Qualche segnale c'era stato anche nell'assemblea dei deputati di lunedì, quando una parlamentare del Partito Democratico ha preso la parola per ribadire l'importanza di non lasciarsi passare i provvedimenti sopra la testa a causa delle mediazioni tra governo e leader di opposizione. Ieri poi, è stato Andrea Orlando, ad escludere che il piano semplificazione proposto dal Pd per velocizzare la Fase 2 possa essere oggetto di un nuovo Dpcm: "Pensiamo piuttosto di inserirlo nel dl Liquidità", aveva risposto a domanda precisa. Insomma, il ricorso massiccio allo strumento del decreto del presidente del Consiglio comincia a stancare i gruppo parlamentari dem.
La 'sveglia' di Cartabia ai dem
Di qui l'intervista con cui oggi il capogruppo Pd alla Camera, Graziano Delrio, ha chiesto al premier di ripensare, in vista di prossimo provvedimenti, al veicolo normativo da adottare. “Finita questa prima fase, in cui ci siamo tutti adeguati a ritmi che richiedevano decisioni urgenti, bisogna che ci sia più concertazione e più coinvolgimento del Parlamento”, dice Delrio mettendo nero su bianco la linea del partito. A far scattare l'allarme per i dem, viene riferito, è stato soprattutto il richiamo della presidente della Corte Costituzionale, Marta Cartabia: "La Costituzione non contempla un diritto speciale per i tempi eccezionali".
Un monito perché, anche nell'iter di formazione delle leggi, si possa tornare al normale rapporto tra poteri dello Stato. "Ci ha dato una bella sveglia", scherza un dirigente dem di primo piano rimarcando, allo stesso tempo che "il Pd ha sostenuto l'utilizzo dei Dpcm nel momento peggiore della pandemia perchè era l'unico strumento normativo in grado di rispondere velocemente" ad una emergenza che dispiegava i suoi effetti con uguale velocità.
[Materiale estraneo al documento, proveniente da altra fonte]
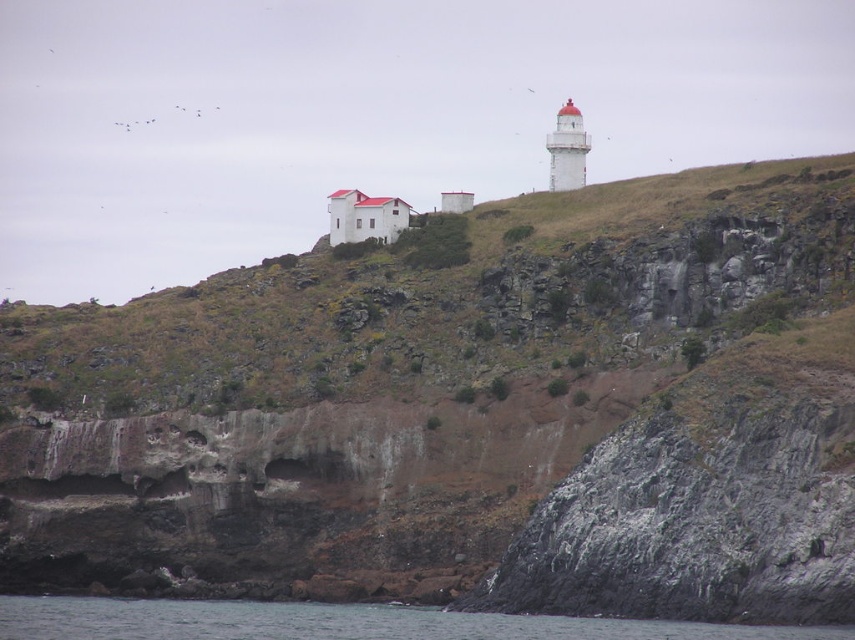 Does transparent blue water at lower left appear under white painted lighthouse at upper right?

Correct, transparent blue water at lower left is located below white painted lighthouse at upper right.

Can you confirm if transparent blue water at lower left is positioned to the left of white painted lighthouse at upper right?

Yes, transparent blue water at lower left is to the left of white painted lighthouse at upper right.

Locate an element on the screen. The height and width of the screenshot is (640, 855). transparent blue water at lower left is located at coordinates (339, 621).

Which is more to the left, brown rocky hillside at upper center or transparent blue water at lower left?

transparent blue water at lower left

Is point (669, 317) in front of point (299, 614)?

No, it is behind (299, 614).

Locate an element on the screen. brown rocky hillside at upper center is located at coordinates (446, 296).

Is point (89, 387) positioned behind point (564, 120)?

That is False.

Between brown rocky hillside at upper center and white painted lighthouse at upper right, which one appears on the right side from the viewer's perspective?

white painted lighthouse at upper right is more to the right.

This screenshot has height=640, width=855. What are the coordinates of `brown rocky hillside at upper center` in the screenshot? It's located at (446, 296). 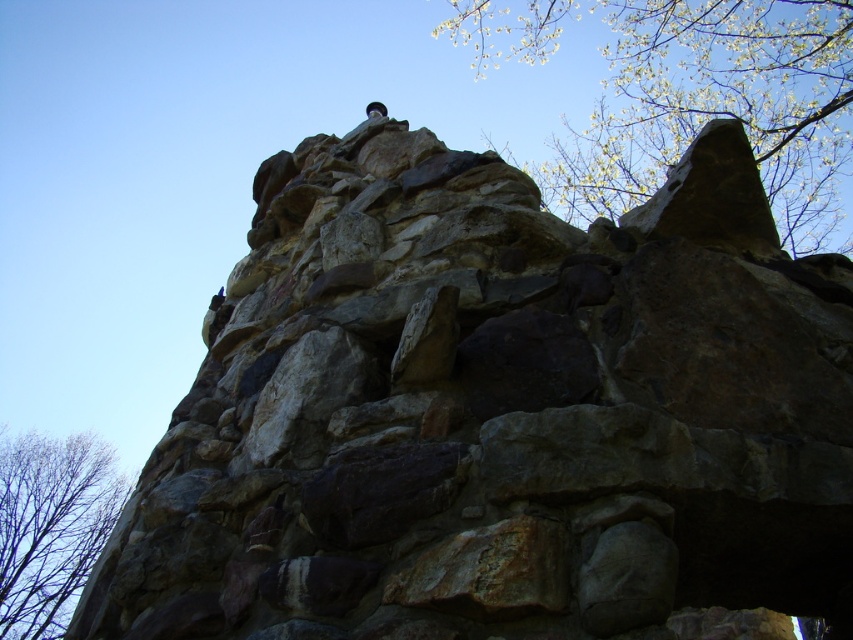 Can you confirm if green leafy tree at upper right is positioned to the right of bare branches at lower left?

Yes, green leafy tree at upper right is to the right of bare branches at lower left.

Looking at this image, which is more to the left, green leafy tree at upper right or bare branches at lower left?

Positioned to the left is bare branches at lower left.

Where is `green leafy tree at upper right`? The height and width of the screenshot is (640, 853). green leafy tree at upper right is located at coordinates (692, 96). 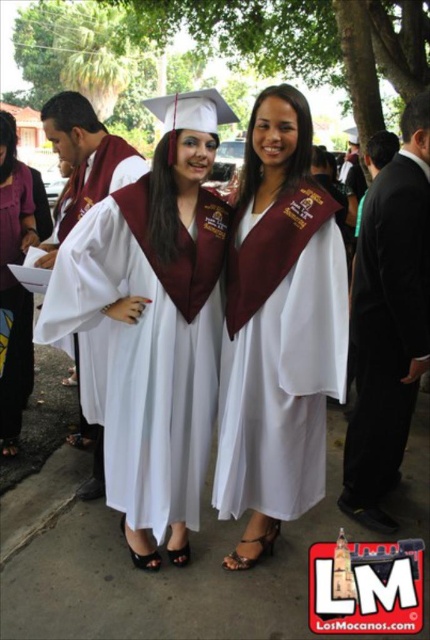 You are a photographer at a graduation ceremony. You need to capture a photo of both the white matte graduation gown at center and the white satin gown at center. Which gown should you focus on first if you want to ensure both are fully visible in the frame?

The white matte graduation gown at center is bigger than the white satin gown at center, so you should focus on the white matte graduation gown at center first to ensure it fits in the frame, then adjust to include the smaller white satin gown at center.

You are a photographer at a graduation ceremony. You need to capture a photo of both the white matte graduation gown at center and the white satin gown at center. Which gown should you focus on first to ensure both are in the frame?

You should focus on the white matte graduation gown at center first because it is closer to you than the white satin gown at center, ensuring both will be in the frame when properly adjusted. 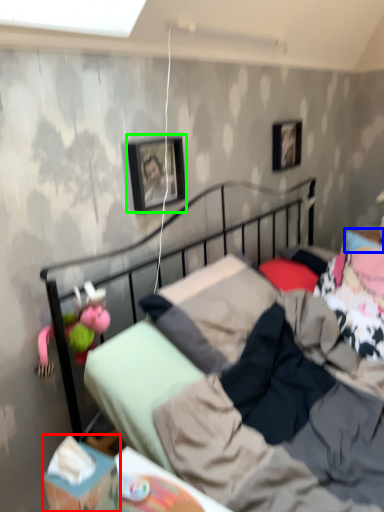 Question: Which is nearer to the box (highlighted by a red box)? pillow (highlighted by a blue box) or picture frame (highlighted by a green box).

Choices:
 (A) pillow
 (B) picture frame

Answer: (B) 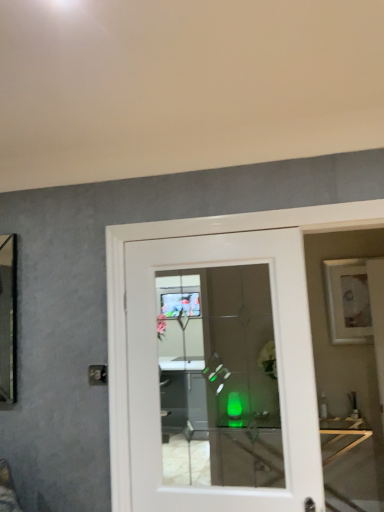 Question: Can you confirm if white glossy door at center is wider than translucent glass table at center?

Choices:
 (A) yes
 (B) no

Answer: (B)

Question: Considering the relative sizes of white glossy door at center and translucent glass table at center in the image provided, is white glossy door at center thinner than translucent glass table at center?

Choices:
 (A) yes
 (B) no

Answer: (A)

Question: Does white glossy door at center have a larger size compared to translucent glass table at center?

Choices:
 (A) yes
 (B) no

Answer: (B)

Question: From a real-world perspective, is white glossy door at center beneath translucent glass table at center?

Choices:
 (A) no
 (B) yes

Answer: (A)

Question: Is white glossy door at center turned away from translucent glass table at center?

Choices:
 (A) yes
 (B) no

Answer: (A)

Question: From the image's perspective, does white glossy door at center appear lower than translucent glass table at center?

Choices:
 (A) no
 (B) yes

Answer: (A)

Question: Can you confirm if translucent glass table at center is taller than white glossy door at center?

Choices:
 (A) yes
 (B) no

Answer: (B)

Question: Does translucent glass table at center come in front of white glossy door at center?

Choices:
 (A) no
 (B) yes

Answer: (A)

Question: Would you say translucent glass table at center is a long distance from white glossy door at center?

Choices:
 (A) no
 (B) yes

Answer: (B)

Question: Can you confirm if translucent glass table at center is bigger than white glossy door at center?

Choices:
 (A) no
 (B) yes

Answer: (B)

Question: Is translucent glass table at center not within white glossy door at center?

Choices:
 (A) no
 (B) yes

Answer: (B)

Question: Considering the relative sizes of translucent glass table at center and white glossy door at center in the image provided, is translucent glass table at center smaller than white glossy door at center?

Choices:
 (A) no
 (B) yes

Answer: (A)

Question: From the image's perspective, is white glossy door at center beneath white matte picture frame at upper right?

Choices:
 (A) yes
 (B) no

Answer: (A) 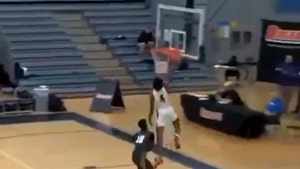 Where is `black table`? The height and width of the screenshot is (169, 300). black table is located at coordinates (236, 115). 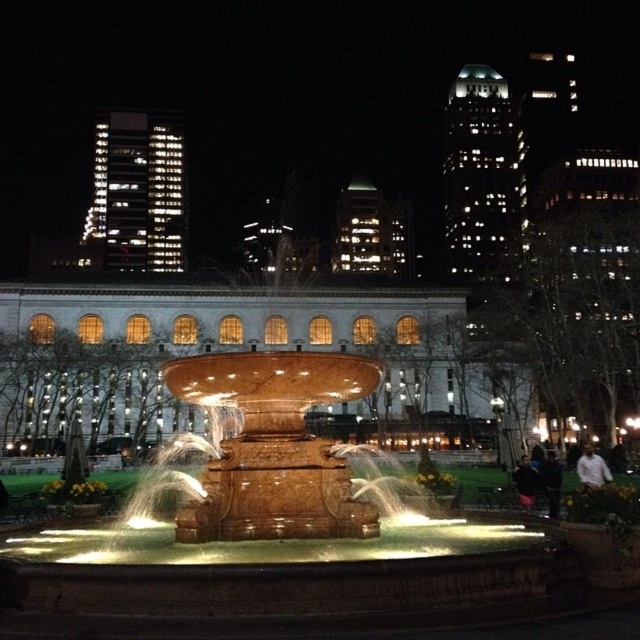 You are standing at the edge of the fountain and want to grab your jacket. The white cotton shirt at lower right and the dark blue fabric jacket at lower right are both on the ground. If you can reach items up to 20 feet away, can you reach both items without moving?

The white cotton shirt at lower right is 20.28 feet away from dark blue fabric jacket at lower right. Since your maximum reach is 20 feet, you cannot reach the white cotton shirt at lower right because it is slightly farther than your reach limit.

You are standing in front of the fountain and see both the white cotton shirt at lower right and the dark blue fabric jacket at lower right. Which one is taller?

The white cotton shirt at lower right is much taller as dark blue fabric jacket at lower right.

You are standing at the edge of the fountain and see the dark blue jeans at lower right and the white cotton shirt at lower right. Which clothing item is closer to the ground?

The dark blue jeans at lower right is positioned under the white cotton shirt at lower right, so it is closer to the ground.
I malumori dei gruppi parlamentari
C'era, un mese fa, l'esigenza di mettere in sicurezza il sistema sanitario nazionale messo a dura prova dai ricoveri in terapia intensiva. "Non si è sbagliato prima, ma ora attenzione a non perseverare", conferma un senatore dem. "E' chiaro, anche prima nel Pd c'era chi storceva il naso, ma non lo si dichiarava per senso di responsabilità".
Più che la critica all'uso del Dpcm, il malumore che serpeggia tra i Pd è per la gestione dei provvedimenti da parte del governo, "per come essi sono comunicati e, quindi, per la percezione che ne ha l'opinione pubblica", viene sottolineato anche oggi. La conferenza del presidente del Consiglio di domenica scorsa è stata l'ultima goccia.
Le rimostranze della Conferenza episcopale sul passaggio riguardante le chiese e la confusione sul concetto di "affetti stabili" hanno disorientato anche tra la compagine governativa del Pd che cerca in tutti i modi di rassicurare i gruppi parlamentari. Perché sono gli eletti a pagare il prezzo politico più alto di quella che chiamano la "vaghezza" del governo: "Sono loro", spiega una fonte Pd, "a dover rispondere alle categorie economiche e produttive in difficoltà".